The Complainant has submitted evidence demonstrating that the Complainant’s SWISS LIFE trademark is considered a well-known mark within the meaning of Article 6bis of the Paris Convention and that the Respondent is reproducing the SWISS LIFE trademark on the website, to which the disputed domain name <swisslife-assetgroup.com> resolves. The Complainant’s SWISS LIFE trademark registrations predate the Respondent’s registration of the disputed domain name and in the absence of contrary evidence, the Panel finds that the Respondent knew or should have known of the Complainant’s trademarks at the time the Respondent registered the disputed domain name.
Furthermore, the evidence in the case indicates that the Respondent is using the disputed domain name <swisslife-assetgroup.com> together with the Complainant’s SWISS LIFE trademarks and the Complainant’s UK FCA number in order to impersonate the Complainant and deceive third parties regarding the source of origin of the alleged financial services. On the website, to which the disputed domain name resolves, the Respondent encourages consumers to engage in business and to transfer financial assets.
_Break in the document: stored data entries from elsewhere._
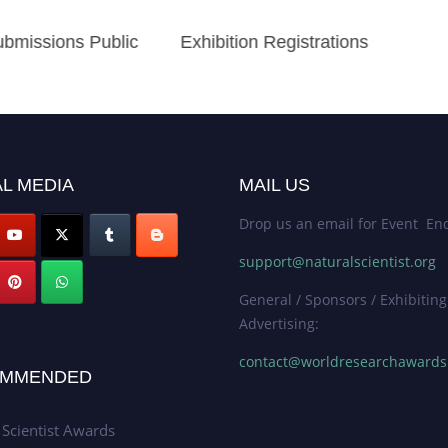
bmissions Public
Exhibition Registrations
L MEDIA
MAIL US
Drop us an email for Event Enq
support@naturalscientist.org
General / Sponsors / Exhibiting
Advertising:
contact@worldresearchaward
MMENDED
 Scientist Awards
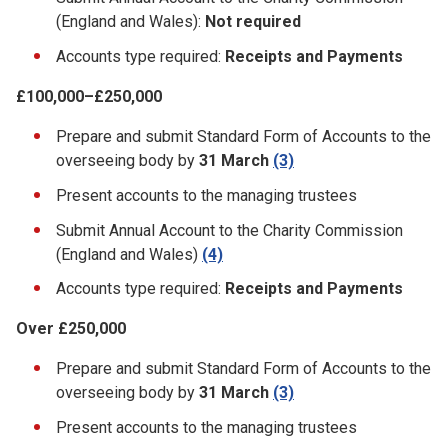
(England and Wales):
Not required
Accounts type required:
Receipts and Payments
£100,000–£250,000
Prepare and submit Standard Form of Accounts to the
overseeing body by
31 March
(3)
Present accounts to the managing trustees
Submit Annual Account to the Charity Commission
(England and Wales)
(4)
Accounts type required:
Receipts and Payments
Over £250,000
Prepare and submit Standard Form of Accounts to the
overseeing body by
31 March
(3)
Present accounts to the managing trustees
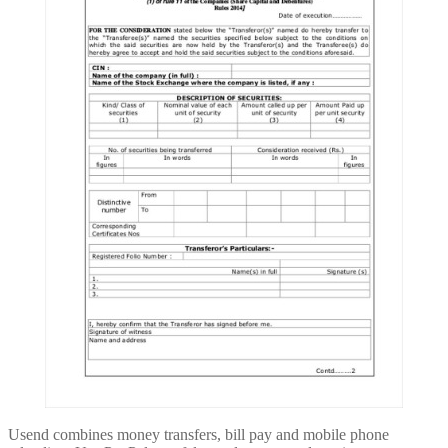
Usend combines money transfers, bill pay and mobile phone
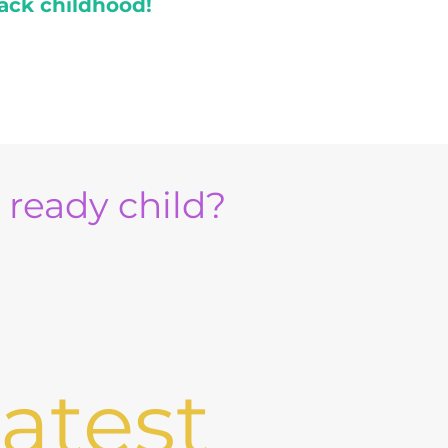
ack childhood!
e ready child?
atest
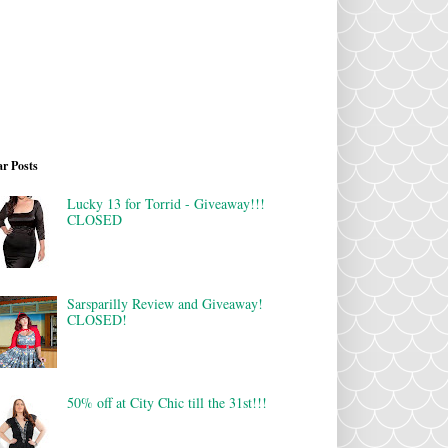
r Posts
Lucky 13 for Torrid - Giveaway!!!
CLOSED
Sarsparilly Review and Giveaway!
CLOSED!
50% off at City Chic till the 31st!!!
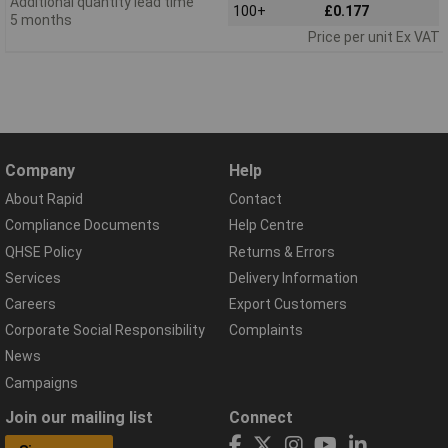
Additional quantity lead time
100+
£0.177
5 months
Price per unit Ex VAT
Company
Help
About Rapid
Contact
Compliance Documents
Help Centre
QHSE Policy
Returns & Errors
Services
Delivery Information
Careers
Export Customers
Corporate Social Responsibility
Complaints
News
Campaigns
Join our mailing list
Connect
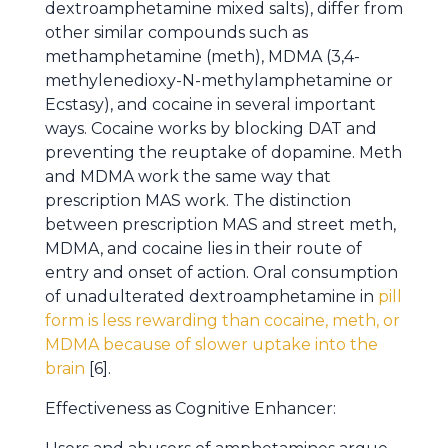
dextroamphetamine mixed salts), differ from
other similar compounds such as
methamphetamine (meth), MDMA (3,4-
methylenedioxy-N-methylamphetamine or
Ecstasy), and cocaine in several important
ways. Cocaine works by blocking DAT and
preventing the reuptake of dopamine. Meth
and MDMA work the same way that
prescription MAS work. The distinction
between prescription MAS and street meth,
MDMA, and cocaine lies in their route of
entry and onset of action. Oral consumption
of unadulterated dextroamphetamine in
pill
form is less rewarding than cocaine, meth, or
MDMA because of slower uptake into the
brain
[6].
Effectiveness as Cognitive Enhancer:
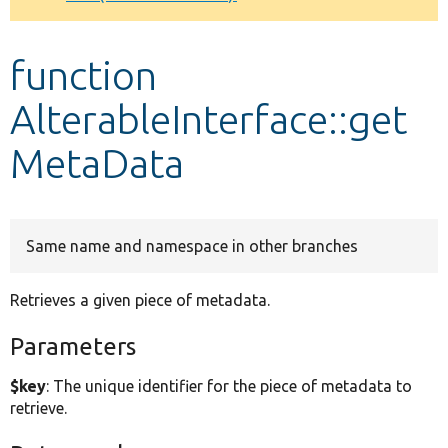
Develop for Drupal
function
AlterableInterface::get
MetaData
Same name and namespace in other branches
Retrieves a given piece of metadata.
Parameters
$key
: The unique identifier for the piece of metadata to
retrieve.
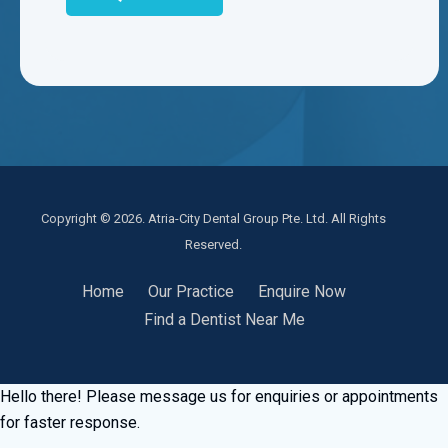
Copyright © 2026. Atria-City Dental Group Pte. Ltd. All Rights
Reserved.
Home
Our Practice
Enquire Now
Find a Dentist Near Me
Hello there! Please message us for enquiries or appointments
for faster response.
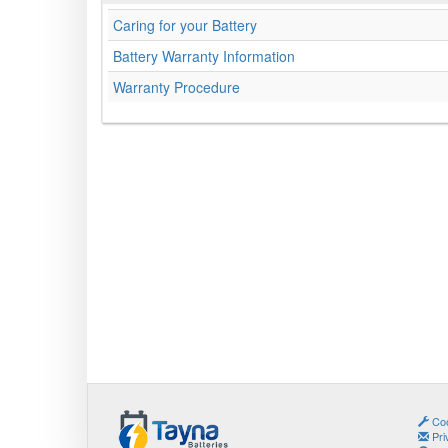
Caring for your Battery
Battery Warranty Information
Warranty Procedure
Coo
Pri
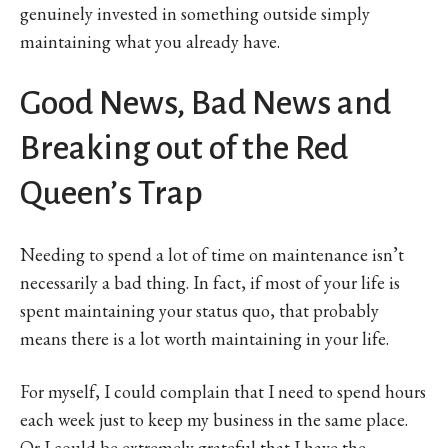
genuinely invested in something outside simply
maintaining what you already have.
Good News, Bad News and
Breaking out of the Red
Queen’s Trap
Needing to spend a lot of time on maintenance isn’t
necessarily a bad thing. In fact, if most of your life is
spent maintaining your status quo, that probably
means there is a lot worth maintaining in your life.
For myself, I could complain that I need to spend hours
each week just to keep my business in the same place.
Or I could be extremely grateful that I have the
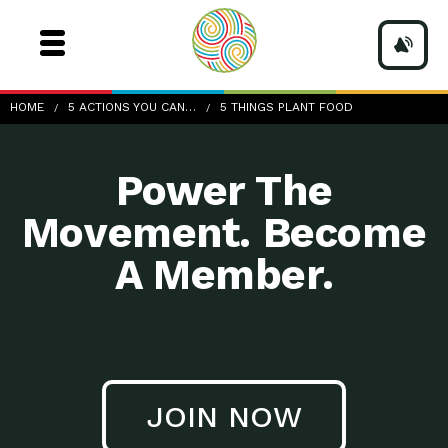
5-Things_Plant-food
HOME
5 ACTIONS YOU CAN…
5 THINGS PLANT FOOD
Power The
Movement. Become
A Member.
JOIN NOW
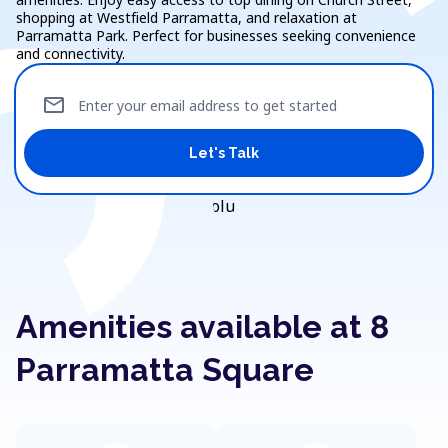
shopping at Westfield Parramatta, and relaxation at
Parramatta Park. Perfect for businesses seeking convenience
and connectivity.
mail
Enter your email address to get started
Let's Talk
Amenities available at 8
Parramatta Square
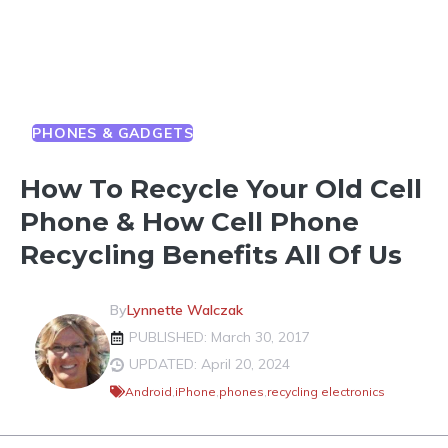
PHONES & GADGETS
How To Recycle Your Old Cell
Phone & How Cell Phone
Recycling Benefits All Of Us
By
Lynnette Walczak
PUBLISHED: March 30, 2017
UPDATED: April 20, 2024
Android
,
iPhone
,
phones
,
recycling electronics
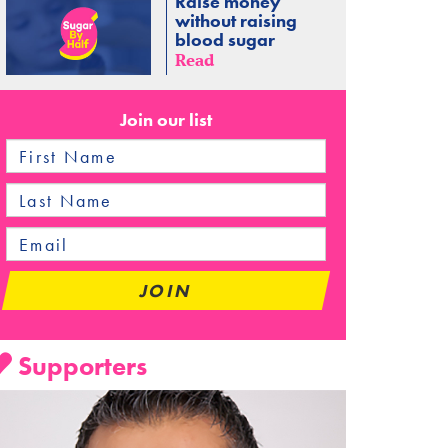
Raise money
without raising
blood sugar
Read
Join our list
Supporters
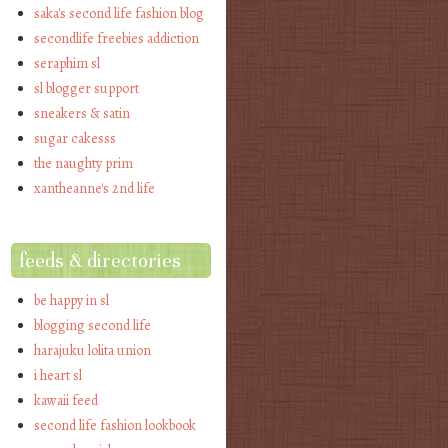
saka's second life fashion blog
secondlife freebies addiction
seraphim sl
sl blogger support
sneakers & satin
sugar cakesss
the naughty prim
xantheanne's 2nd life
feeds & directories
be happy in sl
blogging second life
harajuku lolita union
i heart sl
kawaii feed
second life fashion lookbook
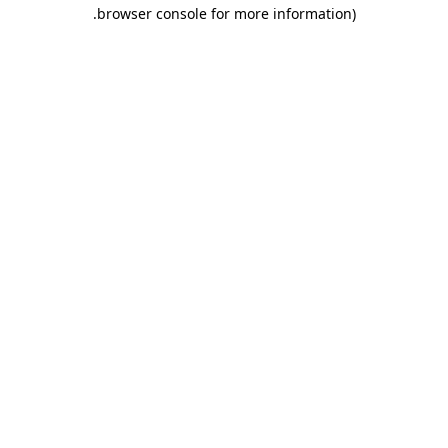
.
browser console for more information)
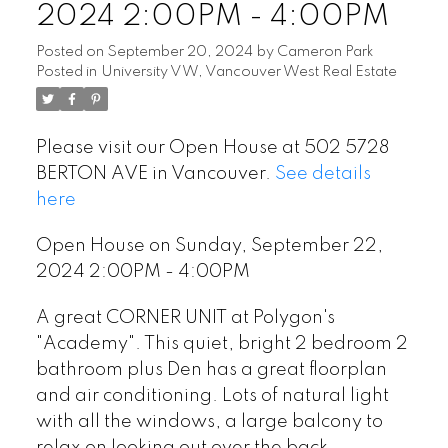
2024 2:00PM - 4:00PM
Posted on
September 20, 2024
by
Cameron Park
Posted in
University VW, Vancouver West Real Estate
Please visit our Open House at 502 5728
BERTON AVE in Vancouver.
See details
here
Open House on Sunday, September 22,
2024 2:00PM - 4:00PM
A great CORNER UNIT at Polygon's
"Academy". This quiet, bright 2 bedroom 2
bathroom plus Den has a great floorplan
and air conditioning. Lots of natural light
with all the windows, a large balcony to
relax on looking out over the back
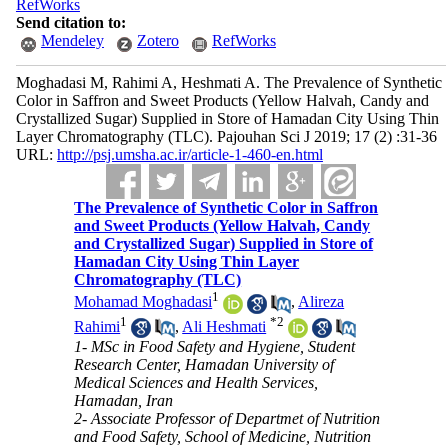
RefWorks
Send citation to:
Mendeley
Zotero
RefWorks
Moghadasi M, Rahimi A, Heshmati A. The Prevalence of Synthetic
Color in Saffron and Sweet Products (Yellow Halvah, Candy and
Crystallized Sugar) Supplied in Store of Hamadan City Using Thin
Layer Chromatography (TLC). Pajouhan Sci J 2019; 17 (2) :31-36
URL:
http://psj.umsha.ac.ir/article-1-460-en.html
The Prevalence of Synthetic Color in Saffron
and Sweet Products (Yellow Halvah, Candy
and Crystallized Sugar) Supplied in Store of
Hamadan City Using Thin Layer
Chromatography (TLC)
1
Mohamad Moghadasi
,
Alireza
1
*
2
Rahimi
,
Ali Heshmati
1- MSc in Food Safety and Hygiene, Student
Research Center, Hamadan University of
Medical Sciences and Health Services,
Hamadan, Iran
2- Associate Professor of Departmet of Nutrition
and Food Safety, School of Medicine, Nutrition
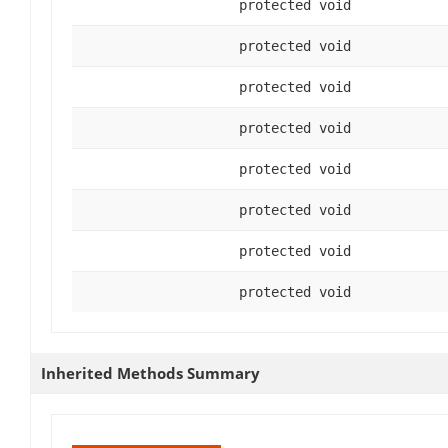
protected void
protected void
protected void
protected void
protected void
protected void
protected void
protected void
Inherited Methods Summary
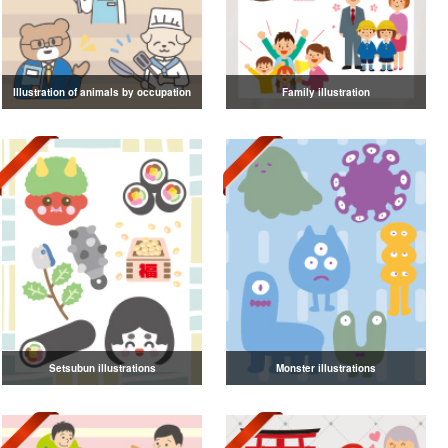
Illustration of animals by occupation
Family illustration
Setsubun illustrations
Monster illustrations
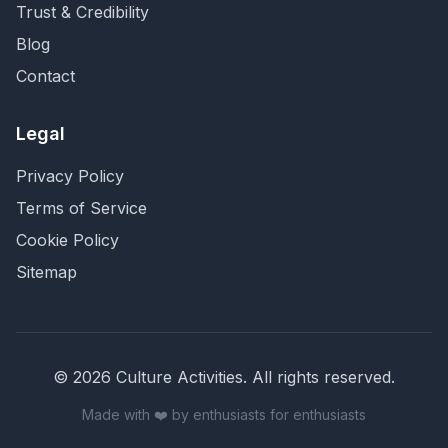
Trust & Credibility
Blog
Contact
Legal
Privacy Policy
Terms of Service
Cookie Policy
Sitemap
©
2026
Culture Activities
. All rights reserved.
Made with ❤️ by enthusiasts for enthusiasts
Given the Respondent’s use of the Complainant’s SWISS LIFE trademarks not only in the disputed domain name but also on the Respondent’s website, there is a risk that consumers may falsely believe that they are engaging with the Complainant.
Thus, the evidence in the case before the Panel indicates that the disputed domain name <swisslife-assetgroup.com> has intentionally been used in an attempt to attract, for commercial gain, Internet users to the Respondent’s website by creating a likelihood of confusion with the Complainant’s trademark SWISS LIFE as to the source, sponsorship, affiliation, or endorsement of the websites or of a product or service on the website.
There is no evidence in the case that refutes the Complainant’s submissions.
The Panel concludes that the Complainant has proved the requirements under paragraph 4(b) of the Policy and that the disputed domain name <swisslife-assetgroup.com> has been registered and used in bad faith.
For the foregoing reasons, in accordance with paragraphs 4(i) of the Policy and 15 of the Rules, the Panel orders that the disputed domain name <swisslife-assetgroup.com> be transferred to the Complainant.